Written by Elaine S. Wyzga
January 8, 1932 - November 5, 2022
It is said the first breadth we inhale is the beginnings of the last breath we exhale, and what happens in between becomes our life. Elaine's life was filled with happiness, excitement, sadness, and joy. The demise of her husband Stanley prompted a move from Florida to Connecticut where she lived her last years.
During her years with Stanley, they became parents of two wonderful children: daughter, Debra Maidment and son, Andrew. They both brought two additions to her family, Scott and Dorothy (Dee). Although one would call them in-laws, Elaine claimed them as additional children. Her family continued to grow when her two beautiful granddaughters entered her life; Christine Spencer and Kimberly (Kim) Maidment. Christine added husband Bradley (Brad) and they made Elaine a Great Grandmother (Nana) when Brayden arrived.
Elaine requested that there be no ceremony, viewing, sadness, or tears, just a celebration of smiles from all the cadre of friends who knew her. Elaine made friends easily and joined social groups of great intellectual interest. She was a member of the Plainville Senior Center, the Plainville Choral Society and various writing groups containing friends with whom she took criticism for her written creations. One of her writing groups had the special privilege of Elaine’s gourmet skills.
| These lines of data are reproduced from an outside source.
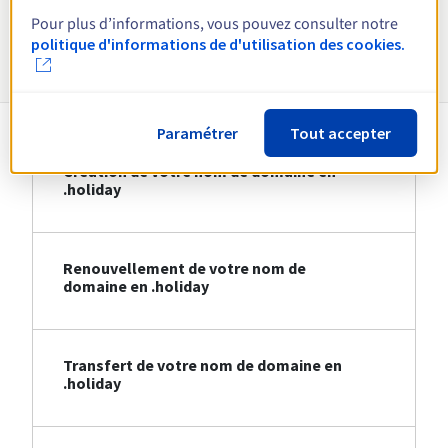
Pour plus d’informations, vous pouvez consulter notre
Informations sur le .holiday
politique d'informations de d'utilisation des cookies.
Paramétrer
Tout accepter
Création de votre nom de domaine en
.holiday
Renouvellement de votre nom de
domaine en .holiday
Transfert de votre nom de domaine en
.holiday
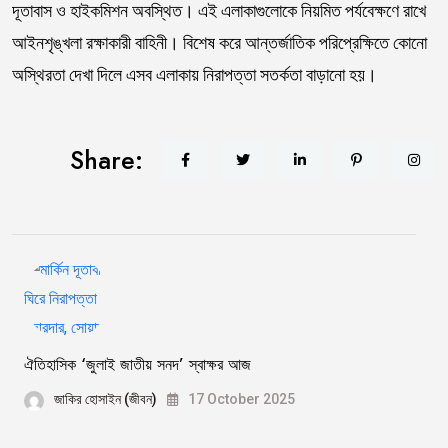
দূতাবাস ও হাইকমিশন অবস্থিত। এই এলাকাগুলোকে নিয়মিত পর্যবেক্ষণে রাখে
আইনশৃঙ্খলা রক্ষাকারী বাহিনী। বিশেষ করে আন্তর্জাতিক পরিপ্রেক্ষিতে কোনো
অস্থিরতা দেখা দিলে এসব এলাকায় নিরাপত্তা সতর্কতা বাড়ানো হয়।
Share:
ঐতিহাসিক ‘জুলাই জাতীয় সনদ’ স্বাক্ষর আজ
জাকির হোসাইন (জীবন)
17 October 2025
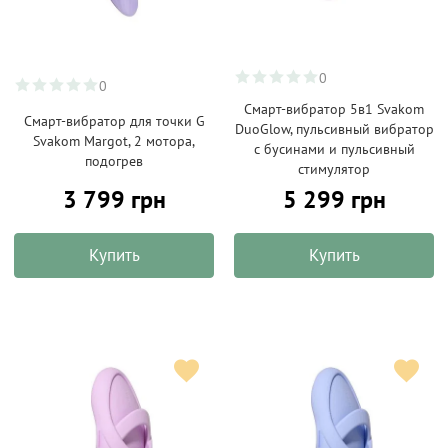
0
0
Смарт-вибратор 5в1 Svakom
Смарт-вибратор для точки G
DuoGlow, пульсивный вибратор
Svakom Margot, 2 мотора,
с бусинами и пульсивный
подогрев
стимулятор
3 799 грн
5 299 грн
Купить
Купить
As her last wish, Elaine has given her children orders to celebrate her life by spending time at Barnegat Bay in New Jersey where she spent many a day with her father Andrew and mother Sue, leaning over the edge of a rowboat with a drop line in the water, to wait for a crab to bite and hope it wouldn't fall off the stinky piece of chicken that was at the end of the hook. She would experience heaven on earth consuming these luscious, Jersey blue crabs. For the crabs to feed on her ashes would be a way of giving back (sort of). To top off this solemn occasion, music of Ravel's Bolero, which Elaine felt was the sexiest piece of music ever written, will be playing in the background.
Her footprint on earth has been erased and will be replaced by someone else who will breathe their first breath and live their lives until their last and when if it were possible to hear that last clarinet note.
A private celebration of life for Elaine will be held at a future date. In lieu of flowers, donations can be made, in Elaine’s memory, to the Make a Wish foundation.